======== Recorded data

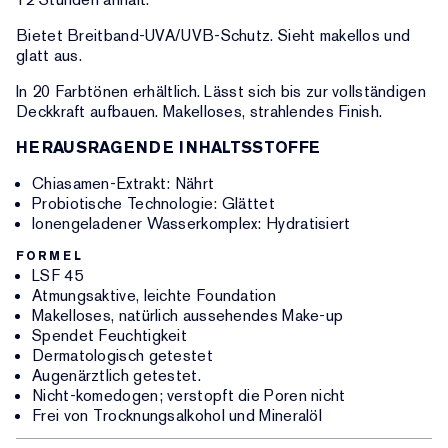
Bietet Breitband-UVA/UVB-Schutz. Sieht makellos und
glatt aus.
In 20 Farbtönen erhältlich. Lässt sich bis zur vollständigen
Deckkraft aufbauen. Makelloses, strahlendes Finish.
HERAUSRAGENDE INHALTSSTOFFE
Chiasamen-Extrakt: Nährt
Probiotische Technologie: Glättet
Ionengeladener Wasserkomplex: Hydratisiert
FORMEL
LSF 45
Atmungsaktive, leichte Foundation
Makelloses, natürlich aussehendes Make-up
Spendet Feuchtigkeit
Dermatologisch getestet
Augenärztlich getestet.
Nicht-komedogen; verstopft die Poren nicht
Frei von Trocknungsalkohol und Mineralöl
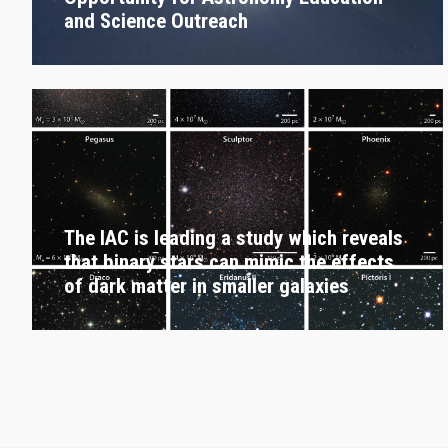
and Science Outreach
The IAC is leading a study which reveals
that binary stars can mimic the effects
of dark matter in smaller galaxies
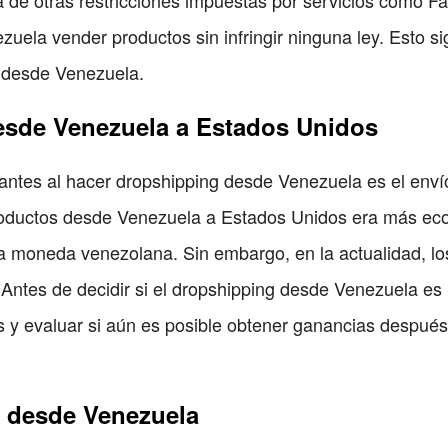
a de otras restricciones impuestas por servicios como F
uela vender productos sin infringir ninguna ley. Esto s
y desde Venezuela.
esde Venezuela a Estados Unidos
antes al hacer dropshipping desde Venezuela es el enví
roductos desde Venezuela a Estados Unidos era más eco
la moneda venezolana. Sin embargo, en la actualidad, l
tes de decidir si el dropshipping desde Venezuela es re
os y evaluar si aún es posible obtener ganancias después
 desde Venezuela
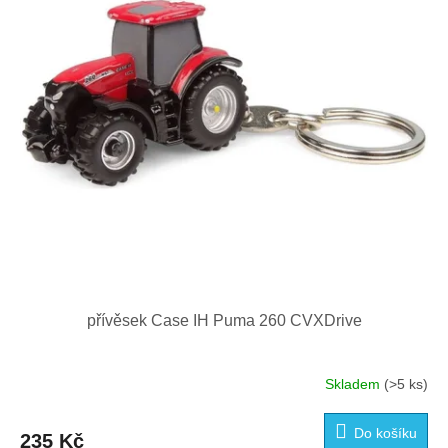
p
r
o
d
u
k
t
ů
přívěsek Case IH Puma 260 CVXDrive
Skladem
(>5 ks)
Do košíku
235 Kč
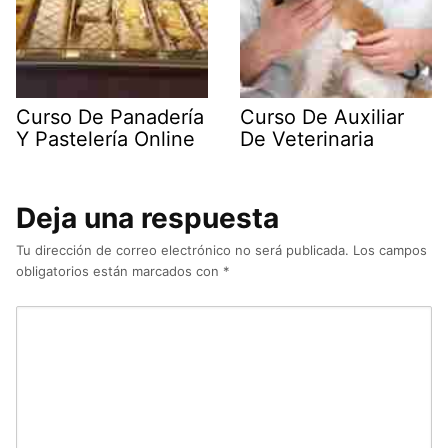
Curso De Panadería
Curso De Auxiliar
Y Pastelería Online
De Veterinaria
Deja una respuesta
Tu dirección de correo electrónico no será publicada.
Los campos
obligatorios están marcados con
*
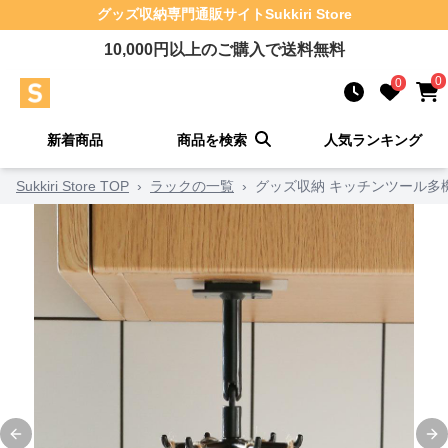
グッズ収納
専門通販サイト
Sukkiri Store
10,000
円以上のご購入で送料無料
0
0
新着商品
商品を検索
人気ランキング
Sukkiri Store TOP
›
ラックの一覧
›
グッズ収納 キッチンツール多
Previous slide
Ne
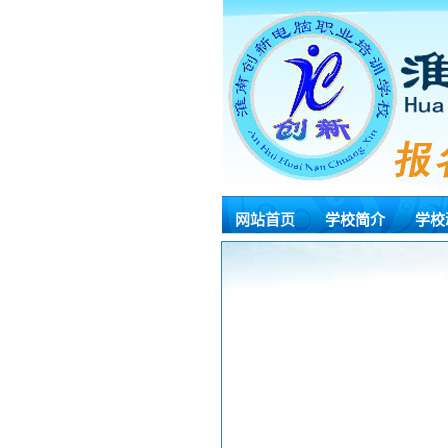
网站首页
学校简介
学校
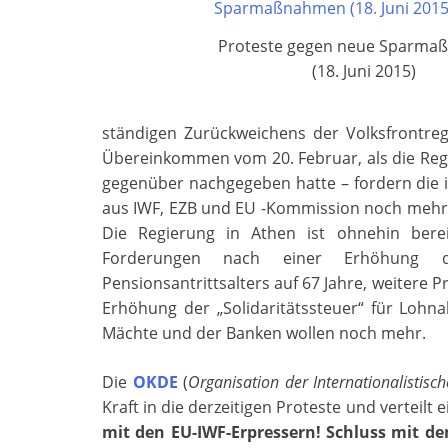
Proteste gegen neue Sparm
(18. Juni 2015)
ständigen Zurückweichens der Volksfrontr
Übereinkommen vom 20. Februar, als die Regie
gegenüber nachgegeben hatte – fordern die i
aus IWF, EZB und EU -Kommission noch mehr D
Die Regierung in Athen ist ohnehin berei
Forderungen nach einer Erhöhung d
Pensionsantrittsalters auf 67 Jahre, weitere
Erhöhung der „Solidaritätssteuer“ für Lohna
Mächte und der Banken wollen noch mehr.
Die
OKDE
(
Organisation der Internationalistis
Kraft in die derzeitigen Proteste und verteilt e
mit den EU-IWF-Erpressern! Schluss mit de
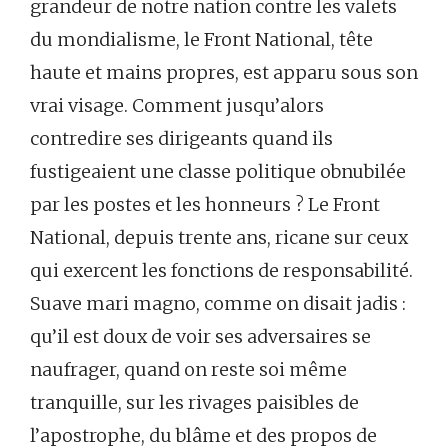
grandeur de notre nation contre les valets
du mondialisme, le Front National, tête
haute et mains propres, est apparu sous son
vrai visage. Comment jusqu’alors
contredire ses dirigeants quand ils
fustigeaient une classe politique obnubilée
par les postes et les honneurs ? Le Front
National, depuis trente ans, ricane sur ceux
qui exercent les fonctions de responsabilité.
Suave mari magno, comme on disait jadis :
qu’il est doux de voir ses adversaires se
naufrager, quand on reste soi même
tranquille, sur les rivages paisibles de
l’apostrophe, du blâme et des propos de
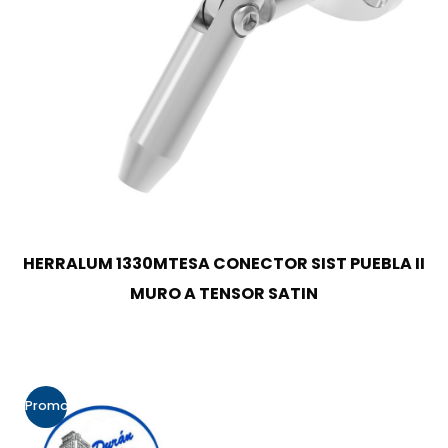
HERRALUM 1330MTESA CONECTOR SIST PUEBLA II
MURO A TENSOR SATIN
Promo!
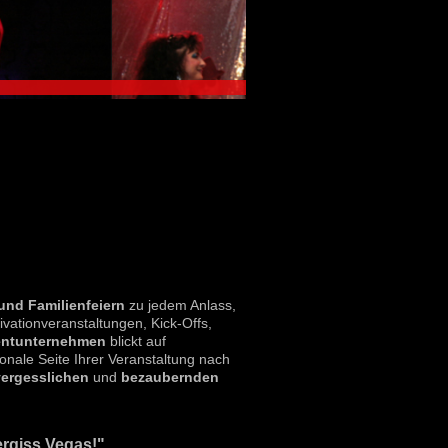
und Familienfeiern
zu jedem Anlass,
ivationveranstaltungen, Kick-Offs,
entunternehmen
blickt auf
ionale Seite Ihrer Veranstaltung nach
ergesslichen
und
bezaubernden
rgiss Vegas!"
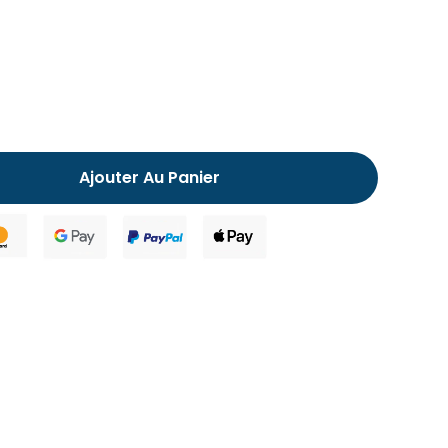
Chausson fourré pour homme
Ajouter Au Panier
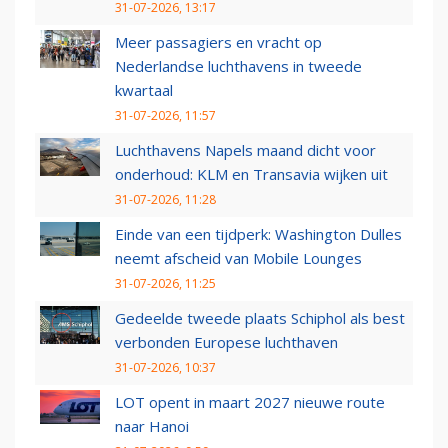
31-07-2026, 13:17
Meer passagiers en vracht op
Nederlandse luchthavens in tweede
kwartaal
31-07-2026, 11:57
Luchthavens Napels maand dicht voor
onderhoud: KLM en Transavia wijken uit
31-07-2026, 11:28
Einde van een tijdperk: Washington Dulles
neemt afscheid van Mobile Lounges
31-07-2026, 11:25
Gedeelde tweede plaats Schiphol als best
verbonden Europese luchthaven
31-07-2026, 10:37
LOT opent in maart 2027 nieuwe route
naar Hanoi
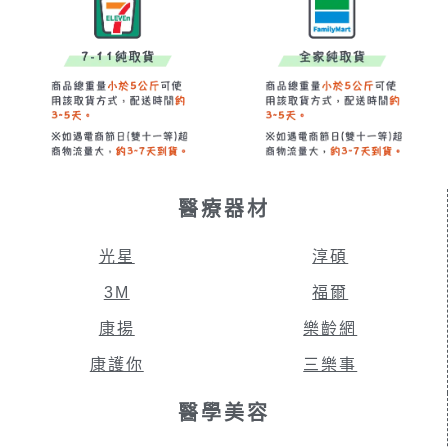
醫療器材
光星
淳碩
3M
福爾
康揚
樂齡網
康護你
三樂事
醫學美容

================

### Work to be completed
Output nothing but the records, word for word, and none of their pictures.

### Output
Bietet Breitband-UVA/UVB-Schutz. Sieht makellos und
glatt aus.
In 20 Farbtönen erhältlich. Lässt sich bis zur vollständigen
Deckkraft aufbauen. Makelloses, strahlendes Finish.
HERAUSRAGENDE INHALTSSTOFFE
Chiasamen-Extrakt: Nährt
Probiotische Technologie: Glättet
Ionengeladener Wasserkomplex: Hydratisiert
FORMEL
LSF 45
Atmungsaktive, leichte Foundation
Makelloses, natürlich aussehendes Make-up
Spendet Feuchtigkeit
Dermatologisch getestet
Augenärztlich getestet.
Nicht-komedogen; verstopft die Poren nicht
Frei von Trocknungsalkohol und Mineralöl
and Science Outreach
The IAC is leading a study which reveals
that binary stars can mimic the effects
of dark matter in smaller galaxies
a de otras restricciones impuestas por servicios como F
uela vender productos sin infringir ninguna ley. Esto s
y desde Venezuela.
esde Venezuela a Estados Unidos
antes al hacer dropshipping desde Venezuela es el enví
roductos desde Venezuela a Estados Unidos era más eco
la moneda venezolana. Sin embargo, en la actualidad, l
tes de decidir si el dropshipping desde Venezuela es re
os y evaluar si aún es posible obtener ganancias después
 desde Venezuela
p
r
o
d
u
k
t
ů
přívěsek Case IH Puma 260 CVXDrive
Skladem
(>5 ks)
Do košíku
235 Kč
Curso De Panadería
Curso De Auxiliar
Y Pastelería Online
De Veterinaria
Deja una respuesta
Tu dirección de correo electrónico no será publicada.
Los campos
obligatorios están marcados con
*
グッズ収納
専門通販サイト
Sukkiri Store
10,000
円以上のご購入で送料無料
0
0
新着商品
商品を検索
人気ランキング
Sukkiri Store TOP
›
ラックの一覧
›
グッズ収納 キッチンツール多
Previous slide
Ne
网站首页
学校简介
学校
Proteste gegen neue Sparm
(18. Juni 2015)
ständigen Zurückweichens der Volksfrontr
Übereinkommen vom 20. Februar, als die Regie
gegenüber nachgegeben hatte – fordern die i
aus IWF, EZB und EU -Kommission noch mehr D
Die Regierung in Athen ist ohnehin berei
Forderungen nach einer Erhöhung d
Pensionsantrittsalters auf 67 Jahre, weitere
Erhöhung der „Solidaritätssteuer“ für Lohna
Mächte und der Banken wollen noch mehr.
Die
OKDE
(
Organisation der Internationalistis
Kraft in die derzeitigen Proteste und verteilt e
mit den EU-IWF-Erpressern! Schluss mit de
grandeur de notre nation contre les valets
du mondialisme, le Front National, tête
haute et mains propres, est apparu sous son
vrai visage. Comment jusqu’alors
contredire ses dirigeants quand ils
fustigeaient une classe politique obnubilée
par les postes et les honneurs ? Le Front
National, depuis trente ans, ricane sur ceux
qui exercent les fonctions de responsabilité.
Suave mari magno, comme on disait jadis :
qu’il est doux de voir ses adversaires se
naufrager, quand on reste soi même
tranquille, sur les rivages paisibles de
l’apostrophe, du blâme et des propos de
HERRALUM 1330MTESA CONECTOR SIST PUEBLA II
MURO A TENSOR SATIN
Promo!
und Familienfeiern
zu jedem Anlass,
ivationveranstaltungen, Kick-Offs,
entunternehmen
blickt auf
ionale Seite Ihrer Veranstaltung nach
ergesslichen
und
bezaubernden
rgiss Vegas!"
Chausson fourré pour homme
Ajouter Au Panier
31-07-2026, 13:17
Meer passagiers en vracht op
Nederlandse luchthavens in tweede
kwartaal
31-07-2026, 11:57
Luchthavens Napels maand dicht voor
onderhoud: KLM en Transavia wijken uit
31-07-2026, 11:28
Einde van een tijdperk: Washington Dulles
neemt afscheid van Mobile Lounges
31-07-2026, 11:25
Gedeelde tweede plaats Schiphol als best
verbonden Europese luchthaven
31-07-2026, 10:37
LOT opent in maart 2027 nieuwe route
naar Hanoi
醫療器材
光星
淳碩
3M
福爾
康揚
樂齡網
康護你
三樂事
醫學美容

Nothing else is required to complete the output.